How to complete this task.
Extract every line of the material that holds the string "профессии".

※ ※ ※

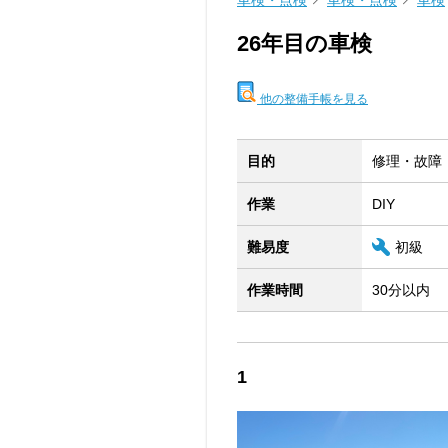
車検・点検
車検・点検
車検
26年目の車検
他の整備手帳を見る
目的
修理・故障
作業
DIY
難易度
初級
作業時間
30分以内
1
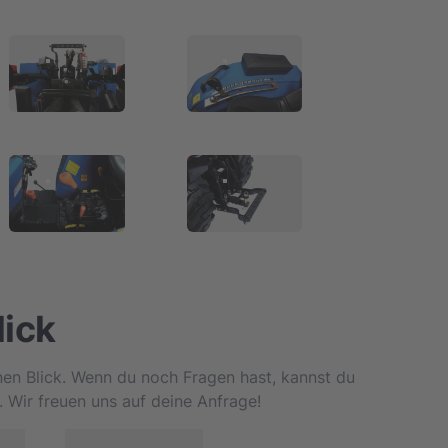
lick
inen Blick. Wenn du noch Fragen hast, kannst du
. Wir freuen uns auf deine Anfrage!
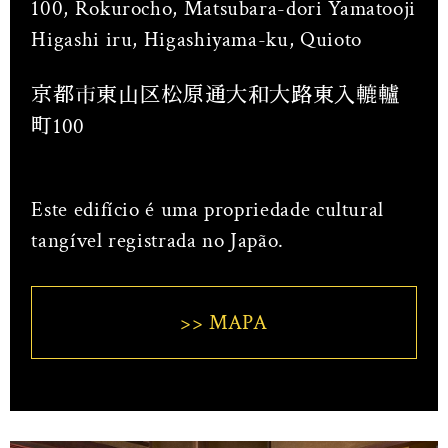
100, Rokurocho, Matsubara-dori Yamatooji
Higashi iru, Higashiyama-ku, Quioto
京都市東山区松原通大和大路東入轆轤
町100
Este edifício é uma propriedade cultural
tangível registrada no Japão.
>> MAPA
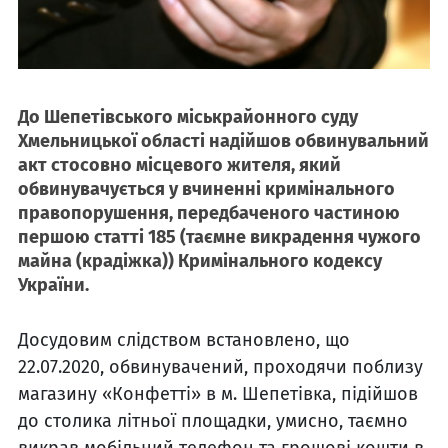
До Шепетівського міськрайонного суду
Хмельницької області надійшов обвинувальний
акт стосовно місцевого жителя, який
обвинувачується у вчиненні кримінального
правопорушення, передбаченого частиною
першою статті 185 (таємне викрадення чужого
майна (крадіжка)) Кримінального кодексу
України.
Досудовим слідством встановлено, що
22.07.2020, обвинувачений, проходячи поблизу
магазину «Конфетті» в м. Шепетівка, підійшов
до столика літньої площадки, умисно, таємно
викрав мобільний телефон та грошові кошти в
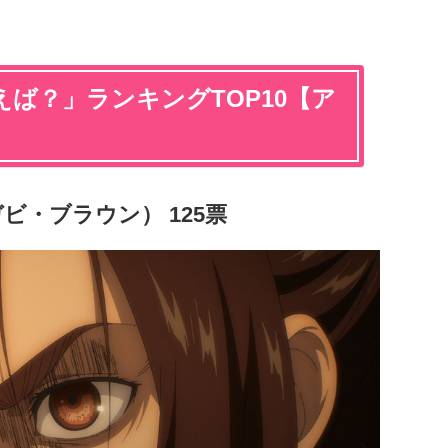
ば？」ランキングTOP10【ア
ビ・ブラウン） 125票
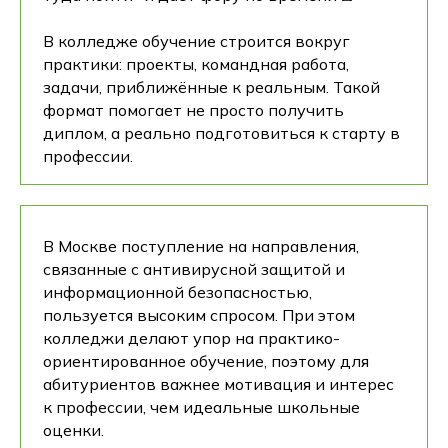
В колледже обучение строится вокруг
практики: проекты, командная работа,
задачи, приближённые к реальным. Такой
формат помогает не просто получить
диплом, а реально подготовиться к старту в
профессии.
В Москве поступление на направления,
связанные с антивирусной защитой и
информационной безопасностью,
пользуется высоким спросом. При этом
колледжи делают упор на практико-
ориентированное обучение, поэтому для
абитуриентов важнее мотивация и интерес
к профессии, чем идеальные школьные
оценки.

※ ※ ※

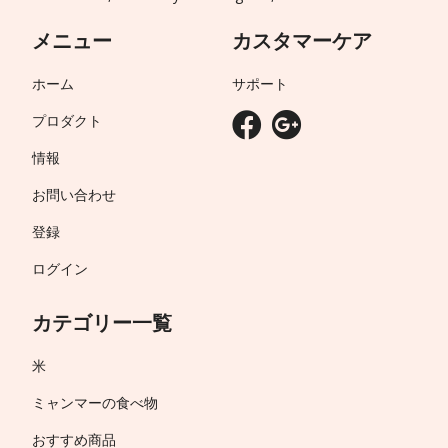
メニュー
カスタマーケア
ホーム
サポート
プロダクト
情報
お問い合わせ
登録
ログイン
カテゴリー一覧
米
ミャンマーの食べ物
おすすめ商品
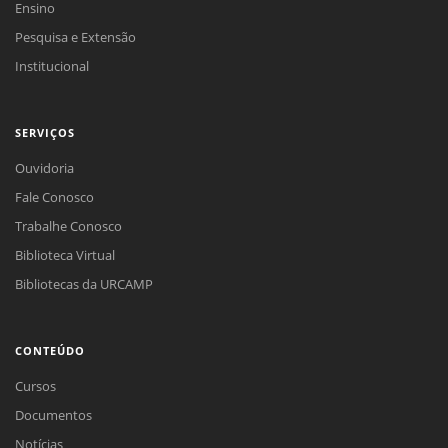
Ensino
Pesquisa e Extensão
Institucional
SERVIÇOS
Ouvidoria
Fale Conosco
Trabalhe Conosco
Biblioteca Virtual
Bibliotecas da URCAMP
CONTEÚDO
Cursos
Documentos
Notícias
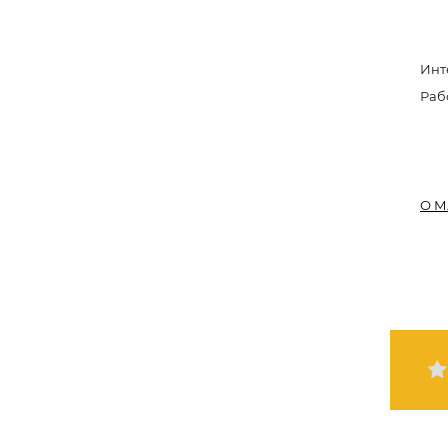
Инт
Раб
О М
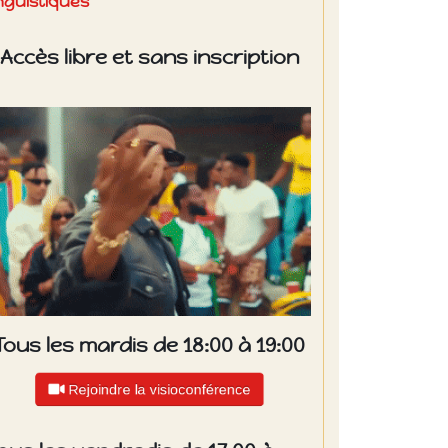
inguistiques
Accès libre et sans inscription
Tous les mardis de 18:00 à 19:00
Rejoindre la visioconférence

※ ※ ※

Expected answer.
профессии.
к профессии, чем идеальные школьные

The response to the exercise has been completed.